Israel’s experiences will provide crucial guidance as America supports Iraqi forces in liberating Mosul. ISIL has controlled the city for more than two years — ample time to prepare for this battle. Coalition forces have already found tunnels in many villages they have cleared on the road to Mosul and elsewhere in Iraq. Similar to Hamas, ISIL has also been attempting to hide behind civilians to further neutralize the coalition’s ability to target the terrorists from the air.

Given the importance of not just defeating ISIL but also winning the hearts and minds of Mosul’s Sunni majority — convincing them they will be kept safe by Iraq’s Shiite-led central government — U.S. military planners almost certainly will exercise caution in using air power against suspected tunnels. That places the onus on intelligence and surveillance capabilities, whether human or technological, to find the tunnels, and it means an even bigger burden on the troops who will have to clear and destroy them.

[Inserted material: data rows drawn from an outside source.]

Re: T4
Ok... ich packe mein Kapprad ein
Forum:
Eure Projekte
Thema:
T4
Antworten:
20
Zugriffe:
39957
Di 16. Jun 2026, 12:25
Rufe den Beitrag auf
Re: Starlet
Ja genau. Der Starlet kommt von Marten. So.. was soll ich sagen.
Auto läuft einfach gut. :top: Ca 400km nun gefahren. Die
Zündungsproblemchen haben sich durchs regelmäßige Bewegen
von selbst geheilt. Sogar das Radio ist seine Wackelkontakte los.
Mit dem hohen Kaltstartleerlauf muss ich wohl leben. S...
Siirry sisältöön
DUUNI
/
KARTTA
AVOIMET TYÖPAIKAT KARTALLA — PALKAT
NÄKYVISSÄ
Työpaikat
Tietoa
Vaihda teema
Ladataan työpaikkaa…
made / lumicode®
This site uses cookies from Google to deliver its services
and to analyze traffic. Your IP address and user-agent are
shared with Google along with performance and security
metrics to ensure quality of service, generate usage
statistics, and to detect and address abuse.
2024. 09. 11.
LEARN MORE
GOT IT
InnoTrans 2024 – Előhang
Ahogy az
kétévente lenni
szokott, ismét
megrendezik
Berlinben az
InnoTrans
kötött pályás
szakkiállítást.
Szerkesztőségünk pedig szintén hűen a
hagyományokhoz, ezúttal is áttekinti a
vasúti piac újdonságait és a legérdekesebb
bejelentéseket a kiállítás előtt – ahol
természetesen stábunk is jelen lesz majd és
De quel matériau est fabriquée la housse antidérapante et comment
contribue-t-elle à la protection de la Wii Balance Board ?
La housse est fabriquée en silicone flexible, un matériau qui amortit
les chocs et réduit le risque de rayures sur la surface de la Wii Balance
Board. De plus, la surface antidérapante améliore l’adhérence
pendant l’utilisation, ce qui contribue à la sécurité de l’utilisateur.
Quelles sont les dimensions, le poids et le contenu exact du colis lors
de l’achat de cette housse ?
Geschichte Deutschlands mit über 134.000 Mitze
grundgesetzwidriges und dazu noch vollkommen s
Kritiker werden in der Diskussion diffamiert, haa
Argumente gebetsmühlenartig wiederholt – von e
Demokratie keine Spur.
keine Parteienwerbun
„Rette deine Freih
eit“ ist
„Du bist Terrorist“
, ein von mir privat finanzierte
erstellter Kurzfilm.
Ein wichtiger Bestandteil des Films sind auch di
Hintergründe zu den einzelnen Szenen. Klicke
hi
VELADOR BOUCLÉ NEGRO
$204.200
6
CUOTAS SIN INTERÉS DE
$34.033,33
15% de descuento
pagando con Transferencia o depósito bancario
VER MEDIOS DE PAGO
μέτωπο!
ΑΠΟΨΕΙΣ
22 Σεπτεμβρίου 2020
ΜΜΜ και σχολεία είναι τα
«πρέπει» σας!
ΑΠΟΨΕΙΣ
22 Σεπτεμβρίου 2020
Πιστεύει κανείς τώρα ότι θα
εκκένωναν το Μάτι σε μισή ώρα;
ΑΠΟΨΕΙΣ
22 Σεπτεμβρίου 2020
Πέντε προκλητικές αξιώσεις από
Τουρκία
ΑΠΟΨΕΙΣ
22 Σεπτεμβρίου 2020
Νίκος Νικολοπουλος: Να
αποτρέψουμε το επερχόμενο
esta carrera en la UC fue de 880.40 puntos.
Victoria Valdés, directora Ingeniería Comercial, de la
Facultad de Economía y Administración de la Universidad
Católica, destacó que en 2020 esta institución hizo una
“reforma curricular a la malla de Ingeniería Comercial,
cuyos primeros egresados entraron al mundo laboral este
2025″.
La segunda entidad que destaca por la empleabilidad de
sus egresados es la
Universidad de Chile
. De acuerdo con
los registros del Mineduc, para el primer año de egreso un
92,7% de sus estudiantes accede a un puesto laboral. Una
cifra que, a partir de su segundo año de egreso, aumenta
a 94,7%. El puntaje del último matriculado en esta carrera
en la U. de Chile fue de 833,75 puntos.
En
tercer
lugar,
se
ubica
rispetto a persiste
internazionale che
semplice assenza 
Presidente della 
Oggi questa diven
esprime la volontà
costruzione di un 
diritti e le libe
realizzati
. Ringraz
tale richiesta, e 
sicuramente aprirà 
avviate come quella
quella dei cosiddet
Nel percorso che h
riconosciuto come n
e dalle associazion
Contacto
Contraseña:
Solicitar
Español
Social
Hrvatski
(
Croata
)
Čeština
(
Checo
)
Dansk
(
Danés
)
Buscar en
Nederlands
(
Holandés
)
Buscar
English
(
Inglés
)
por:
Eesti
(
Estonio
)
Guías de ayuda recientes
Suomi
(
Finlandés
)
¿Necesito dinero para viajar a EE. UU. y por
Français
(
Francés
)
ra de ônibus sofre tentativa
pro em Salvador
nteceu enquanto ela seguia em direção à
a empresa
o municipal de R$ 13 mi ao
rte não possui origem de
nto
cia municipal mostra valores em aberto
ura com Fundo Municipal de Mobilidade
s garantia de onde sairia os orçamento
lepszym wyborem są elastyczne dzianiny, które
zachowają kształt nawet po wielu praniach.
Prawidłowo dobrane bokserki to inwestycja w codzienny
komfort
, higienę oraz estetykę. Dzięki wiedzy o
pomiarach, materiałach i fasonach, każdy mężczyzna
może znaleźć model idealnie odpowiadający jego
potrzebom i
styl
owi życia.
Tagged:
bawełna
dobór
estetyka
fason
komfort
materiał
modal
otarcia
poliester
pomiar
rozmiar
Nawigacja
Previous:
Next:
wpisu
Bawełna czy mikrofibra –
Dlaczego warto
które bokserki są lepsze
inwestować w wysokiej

Taking the fight to ISIL beneath Mosul will not be the job of the U.S. advisers supporting Iraqi troops. But this task very well could fall to U.S. forces in future possible conflicts against conventional or asymmetric opponents. Two Army reports in the past two years have warned that U.S. forces are unprepared to operate in the complex sprawl of modern megacities.

Therefore, it is critical to incorporate lessons from subterranean campaigns such as Gaza and Mosul into our own military planning and combat training centers. Cooperating with allies facing similar threats, like Israel, should be an important part in determining the best tactics, techniques and procedures now and in the future. We must also invest in new technologies to detect, defeat and destroy tunnels.

Our Air Force owns the skies, our Navy, the seas. Our Army and Marine Corps must be prepared to own not just the ground, but also the tunnels beneath it.

Retired general James Thurman is former commander of the United Nations Command, ROK-U.S. Combined Forces Command and U.S. Forces Korea. Retired lieutenant general Richard Natonski is former commander of the Marine Corps Forces Command. Both are members of the Jewish Institute for National Security of America.